Israel accuses Barghouti of orchestrating more than three dozen terror attacks in the past two years. He was indicted last week in Tel Aviv District Court on charges of murder, attempted murder and involvement in terror organizations. In the courtroom, filled with reporters before the hearing, he raised his cuffed hands in the air and shouted triumphantly that “the intefadeh (Palestinian uprising) will be victorious.”

Barghouti was arrested by Israeli troops on April 15 while having lunch at a friend’s house in the West Bank town of Ramallah. He was interrogated for three months, then transferred to Haderim Prison near the Israeli coastal town of Netanya.

Barghouti was expelled from the West Bank by Israel in 1988 as an organizer of the first uprising, and returned in 1994, as part of interim peace deals. Upon his return, he became West Bank chief of Arafat’s Fatah movement and in 1996 was elected to the Palestinian parliament.
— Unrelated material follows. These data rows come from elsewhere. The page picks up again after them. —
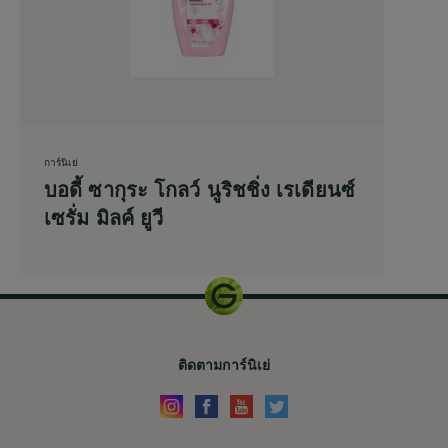
การ์นิเย่
บอดี้ ซากุระ โกลว์ นูริชชิ่ง เรเดียนซ์
เซรั่ม มิลค์ ยูวี
ติดตามการ์นิเย่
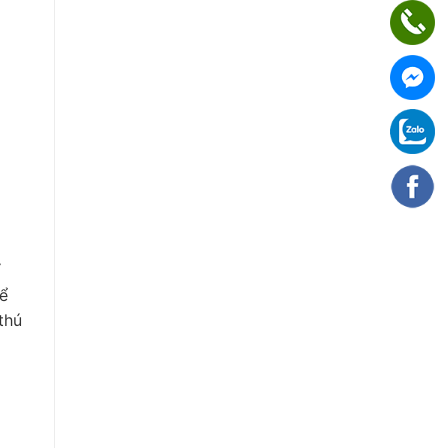
ỉ
hể
thú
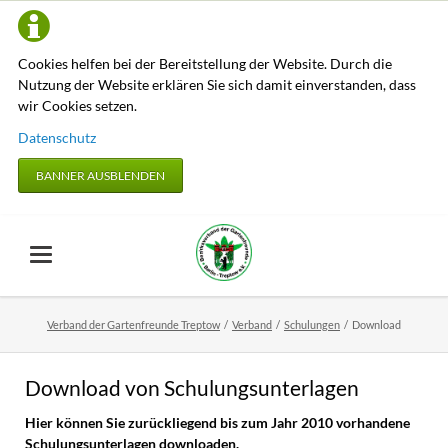
Cookies helfen bei der Bereitstellung der Website. Durch die
Nutzung der Website erklären Sie sich damit einverstanden, dass
wir Cookies setzen.
Datenschutz
BANNER AUSBLENDEN
Verband der Gartenfreunde Treptow
Verband
Schulungen
Download
Download von Schulungsunterlagen
Hier können Sie zurückliegend bis zum Jahr 2010 vorhandene
Schulungsunterlagen downloaden.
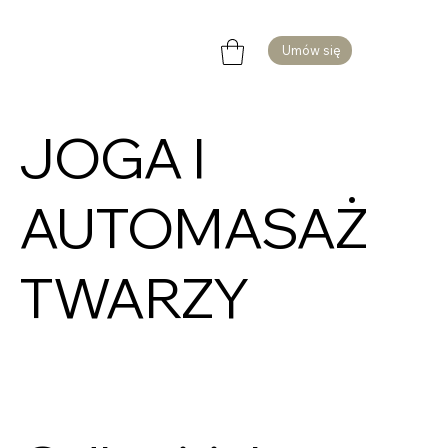
Umów się
JOGA I
AUTOMASAŻ
TWARZY
W
SZCZECINIE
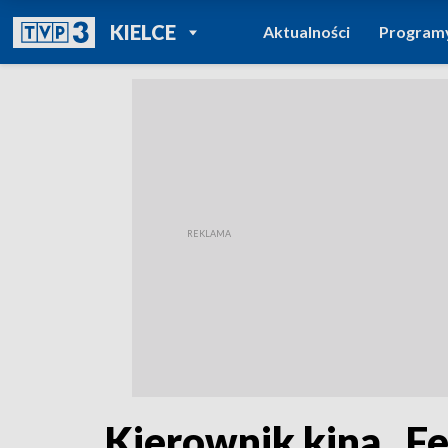
POWRÓT DO
KIELCE
Aktualności
Program
TVP REGIONY
Kierownik kina „Fe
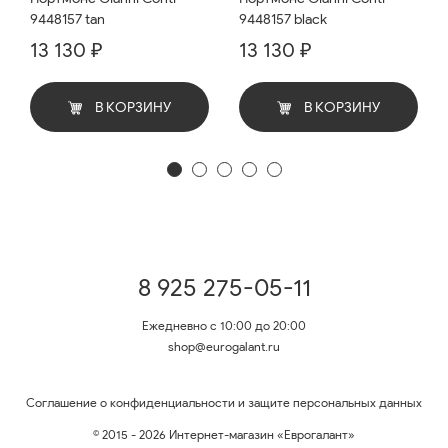
9448157 tan
9448157 black
13 130 ₽
13 130 ₽
В КОРЗИНУ
В КОРЗИНУ
8 925 275-05-11
Ежедневно с 10:00 до 20:00
shop@eurogalant.ru
Соглашение о конфиденциальности и защите персональных данных
© 2015 - 2026 Интернет-магазин «Еврогалант»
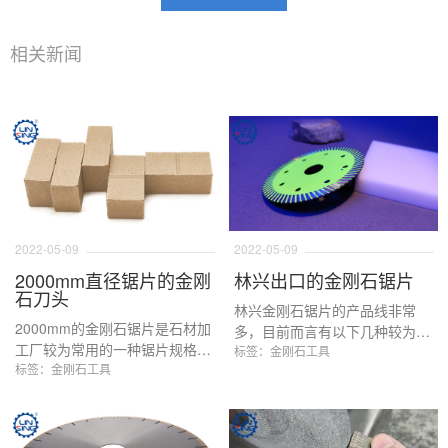
相关新闻
2022-05-09
2022-05-09
2000mm直径锯片的金刚
林兴出口的金刚石锯片
石刀头
林兴金刚石锯片的产品线非常
2000mm的金刚石锯片是石材加
多，目前而言有以下几种较为常
工厂较为常用的一种锯片规格，
见的锯片用于出口，分别是普通
标签：金刚石工具
主要是因为这样的锯片刚好可以
标签：金刚石工具
大理石切边锯片，普通花岗岩切
切割80头的毛板，对于切割
边锯片，消音片，水平切，对破
800*800mm规格的板材非常的
锯片，钎焊锯片，有序锯片，电
节省石料。
镀锯片以及各类金刚石小切片。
With the outbreak of Israeli-Palestinian fighting in September 2000, after the collapse of peace talks, Barghouti became a fixture at Palestinian protests, leading crowds of stone-throwers toward Israeli army positions. Often, gunmen also joined the clashes, though Barghouti usually withdrew from the marches by the time firefights erupted.

Shortly after the outbreak of fighting, Fatah gunmen formed the Al Aqsa Martyrs’ Brigade, a militia that has since carried out scores of shooting attacks and several suicide bombings. Israeli security officials say Barghouti gradually was drawn into direct involvement in attacks, first defending them, then funneling money to militants, and finally orchestrating them.

While denying direct involvement, he praised the militia, writing that “the Al Aqsa Brigade contributed to the Palestinian resistance to occupation.” At another point, he stated, “I am with the uprising and the resistance, and I call for it, but I am not a military leader.”